The WTO succeeded the General Agreement on Tariffs and Trade in 1995 with a strengthened mandate: binding dispute settlement through a two-tier Appellate Body, expanded coverage to services and intellectual property, and ambitions for further multilateral liberalization through the Doha Round. None of these ambitions fully materialized. The Doha Round collapsed. The Appellate Body was paralyzed when the United States — the institution's founding power — decided that rules-based adjudication was no longer in its interest. The WTO remains the formal architecture of international trade law, but the trade order it was designed to enforce is now managed through bilateral deals, tariff escalation, and strategic industrial policy that the institution cannot discipline.
The General Agreement on Tariffs and Trade was signed in 1947 as a provisional framework to lower tariffs and prevent the protectionist spirals that had amplified the Great Depression. Despite being conceived as temporary pending a never-ratified International Trade Organization, GATT functioned for 48 years through eight negotiating rounds, progressively reducing tariff barriers among developed economies. The WTO was created in 1995 to formalize and expand this framework — adding services (GATS), intellectual property (TRIPS), binding dispute settlement, and near-universal membership.
China's accession in 2001 was the institution's defining moment — and the source of its central contradiction. The WTO's rules were designed for market economies; China's state capitalist model — subsidized state enterprises, managed exchange rates, technology transfer requirements — created persistent friction with WTO norms that the dispute settlement system proved unable to resolve at the systemic level. The US position that China never genuinely complied with its WTO accession commitments is the proximate cause of the Appellate Body crisis.
The WTO performs three core functions. Trade negotiation: ministerial conferences and working groups provide a forum for multilateral tariff and market access negotiations (Doha Round, fisheries subsidies agreement). Monitoring: the Trade Policy Review Mechanism conducts periodic reviews of member trade policies, providing transparency on compliance. Dispute settlement: the DSB (Dispute Settlement Body) hears complaints filed by member states against alleged WTO violations, with panels issuing rulings and the Appellate Body hearing appeals.
Dispute settlement was the WTO's defining innovation over GATT — rulings were binding and states could face authorized retaliation for non-compliance. The system worked reasonably well through the 2000s. The Appellate Body crisis began in 2017 when the Trump administration blocked new appointments, citing concerns that the Body had exceeded its mandate through judicial overreach. By December 2019, the Body fell below its minimum three-member quorum and ceased functioning. As of 2026, disputes can proceed through panel stage but cannot be finally resolved through appeal — leaving a legal limbo where findings are technically contestable indefinitely.
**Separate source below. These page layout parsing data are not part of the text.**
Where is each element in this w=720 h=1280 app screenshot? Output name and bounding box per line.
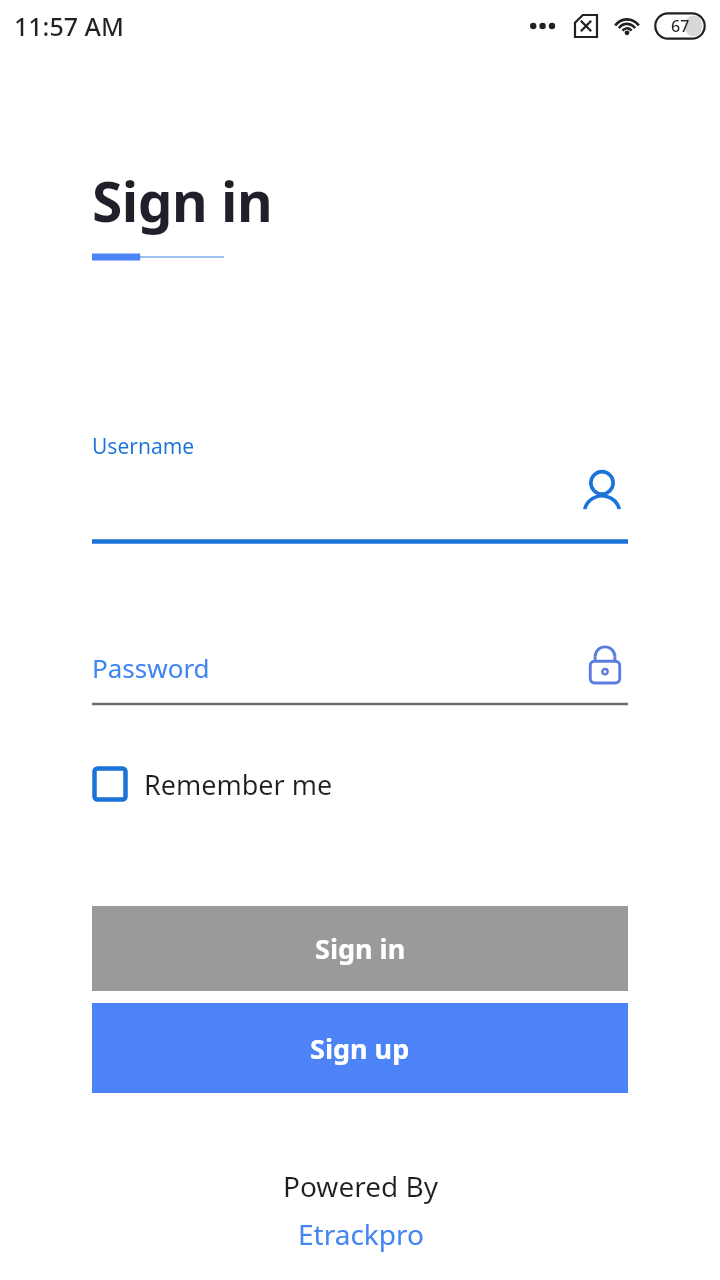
staticText: Sign in [315, 930, 406, 967]
staticText: Powered By [283, 1167, 438, 1205]
staticText: Remember me [144, 766, 333, 803]
staticText: Password [92, 650, 210, 685]
button[interactable]: Sign up [92, 1003, 628, 1093]
staticText: 11:57 AM [14, 9, 124, 43]
staticText: Sign in [92, 163, 273, 238]
other: Password [582, 642, 628, 688]
staticText: 67 [671, 15, 690, 37]
other: Username [576, 468, 628, 520]
button[interactable]: Password [92, 640, 628, 706]
button[interactable]: Remember me [92, 760, 345, 808]
button[interactable]: Sign in [92, 906, 628, 991]
staticText: Sign up [310, 1030, 410, 1067]
staticText: Username [92, 432, 195, 461]
button[interactable]: Username [92, 432, 628, 544]
button[interactable]: Etrackpro [298, 1215, 424, 1253]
The Appellate Body crisis is not a technical malfunction — it is the institutional expression of a US strategic judgment: that rules-based trade adjudication no longer serves US interests when China is the primary user and beneficiary. China became the world's most active WTO complainant, systematically filing disputes against US and EU trade measures — winning a significant percentage and using the rulings as diplomatic leverage. The US conclusion was that the Appellate Body had become a tool that constrained US trade policy more than it constrained Chinese industrial policy.
The WTO's institutional paralysis has accelerated bilateral and plurilateral trade deal-making as the primary mechanism for managing international trade relations. RCEP (2022), CPTPP (2018 without US), and bilateral FTAs between major economies reflect the shift from multilateral to networked trade governance. The practical consequence is that the WTO's most-favored-nation (MFN) principle — equal treatment of all members — is being systematically circumvented through preferential agreements that create two-tier access to major markets.
The United States uses the WTO selectively: filing complaints against China's industrial subsidies and export controls (invoking the institution when convenient) while applying Section 301 tariffs, national security exemptions (Section 232), and the IRA's domestic content requirements outside WTO authorization (bypassing it when inconvenient). This pick-and-choose posture is legally coherent within the WTO's national security exception (Article XXI) but corrosive to the institution's authority as a rules-based framework.
China files WTO disputes as a legitimacy signal even when the Appellate Body cannot enforce them — the complaint record itself serves diplomatic purposes, demonstrating that China operates within the rules-based framework while the US does not. The EU has attempted to construct an interim appeal arbitration mechanism (MPIA) with other WTO members to preserve some dispute resolution function outside the dysfunctional Appellate Body. Developing members use the MFN principle and GSP (Generalized System of Preferences) provisions to secure preferential market access to developed-country markets.